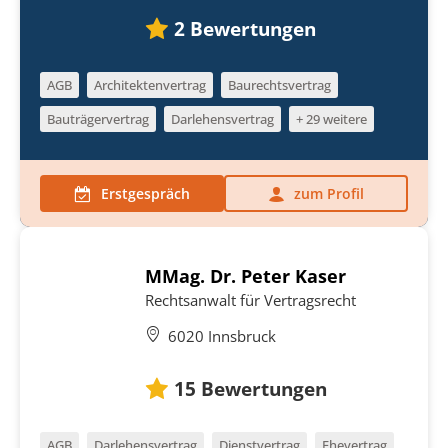
2
Bewertungen
AGB
Architektenvertrag
Baurechtsvertrag
Bauträgervertrag
Darlehensvertrag
+ 29 weitere
Erstgespräch
zum Profil
MMag. Dr. Peter Kaser
Rechtsanwalt für Vertragsrecht
6020 Innsbruck
15
Bewertungen
AGB
Darlehensvertrag
Dienstvertrag
Ehevertrag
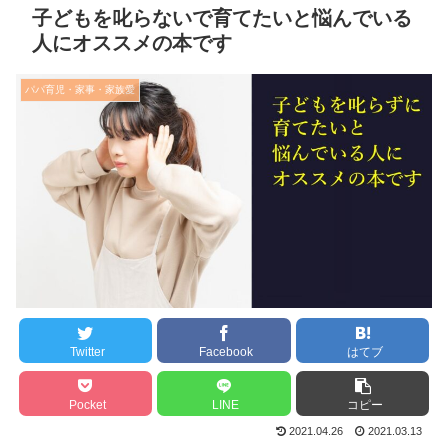
子どもを叱らないで育てたいと悩んでいる
人にオススメの本です
パパ育児・家事・家族愛
Twitter
Facebook
はてブ
Pocket
LINE
コピー
2021.04.26
2021.03.13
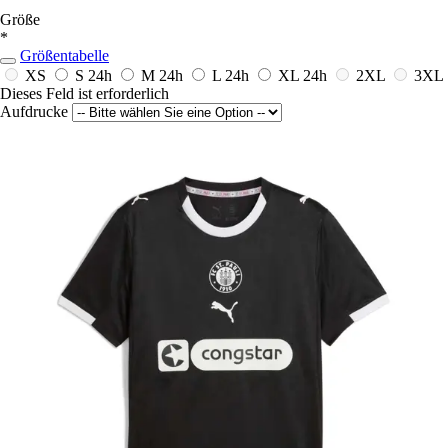
Größe
*
Größentabelle
XS
S
24h
M
24h
L
24h
XL
24h
2XL
3XL
Dieses Feld ist erforderlich
Aufdrucke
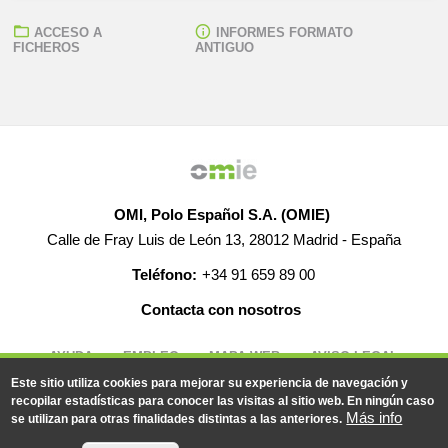
ACCESO A
INFORMES FORMATO
FICHEROS
ANTIGUO
OMI, Polo Español S.A. (OMIE)
Calle de Fray Luis de León 13, 28012 Madrid - España
Teléfono:
+34 91 659 89 00
Contacta con nosotros
AYUDA
EMPLEO
MAPA WEB
AVISO LEGAL
Este sitio utiliza cookies para mejorar su experiencia de navegación y
recopilar estadísticas para conocer las visitas al sitio web. En ningún caso
Más info
se utilizan para otras finalidades distintas a las anteriores.
© 2019-2026 - Todos los derechos reservados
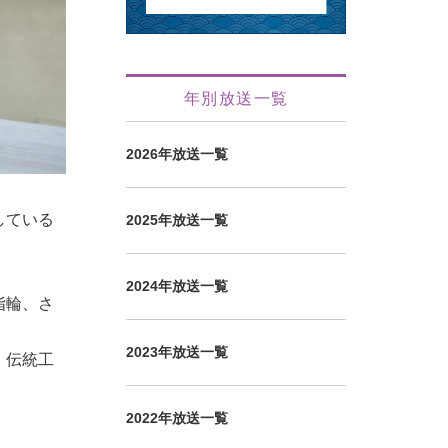
年別放送一覧
2026年放送一覧
している
2025年放送一覧
2024年放送一覧
指輪、さ
2023年放送一覧
、伝統工
2022年放送一覧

○ ○ ○ ○ ○ ○ ○

Using the listing above, pick out each line that contains the word "para", then copy it.

Exercise response ▸
Este sitio utiliza cookies para mejorar su experiencia de navegación y
recopilar estadísticas para conocer las visitas al sitio web. En ningún caso
se utilizan para otras finalidades distintas a las anteriores.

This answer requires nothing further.